Learn about Renaissance Restorations of Ancient Roman Art at the Palazzo Altemps once you have transferred from Civitavecchia to Rome
Learning about ancient Roman art is easy with Best NCC Roma’s drivers who will take you anywhere you want to go from Civitavecchia to Rome. When you picture sculptures from ancient Rome, you may conjure up images of headless, armless, and legless statues. Certain-ly, very few sculptures survived completely intact, yet in Renaissance and Baroque Rome (collec-tively called the Early Modern period) people felt that these valuable works should have their missing parts restored. It wasn’t until the mid 1800s that J.J. Winkelmann recognized the frag-mented original as beautiful and worthy of study. Repairing ancient sculptures was a booming industry in Early Modern Rome. Sculptors such as Gianlorenzo Bernini, his great rival Alessandro Algardi, and many other lesser-known artists repaired these sculptures as part of their early training.
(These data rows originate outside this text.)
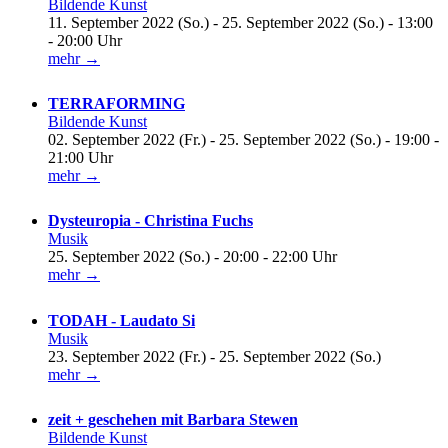
Bildende Kunst
11. September 2022 (So.) - 25. September 2022 (So.) - 13:00
- 20:00 Uhr
mehr →
TERRAFORMING
Bildende Kunst
02. September 2022 (Fr.) - 25. September 2022 (So.) - 19:00 -
21:00 Uhr
mehr →
Dysteuropia - Christina Fuchs
Musik
25. September 2022 (So.) - 20:00 - 22:00 Uhr
mehr →
TODAH - Laudato Si
Musik
23. September 2022 (Fr.) - 25. September 2022 (So.)
mehr →
zeit + geschehen mit Barbara Stewen
Bildende Kunst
Many sculptures were unearthed during the numerous construction projects from Civi-tavecchia to Rome and beyond. Then they were transferred to the sculptors’ workshop to be re-paired before being transferred to the palaces of the nobility of Rome.
From Civitavecchia to Rome to the Palazzo Altemps
The Roman art aficionado should visit the Palazzo Altemps on any jaunt from Civitavecchia to Rome. The Palazzo Altemps, now one of the many art museums in Rome, provides an excellent context for the treatment of ancient art in Early Modern Rome. The sculptures’ have explanatory plaques with diagrams that show which parts of the sculpture are original, which parts are early modern additions, and which parts are modern repairs made to conserve the object. Ancient Roman art was often considered the best template for artists to study. The possession of these art works showed the collector’s cultural sophistication, wealth, and could even alluded to a no-ble family’s ancient roman ancestors. As a result, ancient sculptures from many collections were sketched and published as books. Early modern sculptors often referred to these books as tem-plates when faced with attempting to repair broken sculptures to their original form. Sometimes, the original form was relatively clear, as in the case of the Ludovisi Mars. Bernini re-stored the work by adding the sword pommel, foot, and cherub’s head. These restorations have a distinctive seventeenth-century style, but the positions are relatively accurate. The Torch Bearer, which Alessandro Algardi restored, was much more difficult. The original fragment was only a torso with the head and upper legs. Algardi added the arms, torch, and legs! As you wander around the museum, look at how these pieces were restored. The audio guide will also give you tons of interesting information about these works displayed in a Renaissance Palace. Keep an eye open for other kinds of restored artworks as you travel from Civitavecchia to Rome.
As you walk across the balcony, you will see several busts of Roman emperors. Early modern Romans liked to collect series, including the first twelve emperors of Rome, as outlined by Sueto-nius. If you couldn’t collect original ancient roman portraits for all twelve emperors, or even any, it wasn’t a problem. Sculptors could fill in the missing emperors’ portraits or create a whole se-ries imitating original ancient works, a style known as all’antica.
Transferring your ancestors to the palace chapel
If you have had a chance to visit the Catacombs of Callixtus on the Via Appia during your travels from Civitavecchia to Rome, you may remember the Crypt of the Popes. This was the original burial site for Pope Anicetus, who later was made a saint. Marco Sittico Altemps asked special permission to transfer the sacred remains of their ancestor from the catacomb to the fabulous chapel built on the piano nobile of the Palazzo Altemps in the second half of the sixteenth century.
When you have finished touring the palace, check out the fabulous gift shop for souvenirs! There are lots of interesting books, especially if you are curious about restoration practices. Much of today’s restoration techniques developed after the Arno flooded Florence in 1966. Did you know about that? Your Best NCC Roma driver will help you transfer to your next destinations and di-scoveries, anywhere from Civitavecchia to Rome.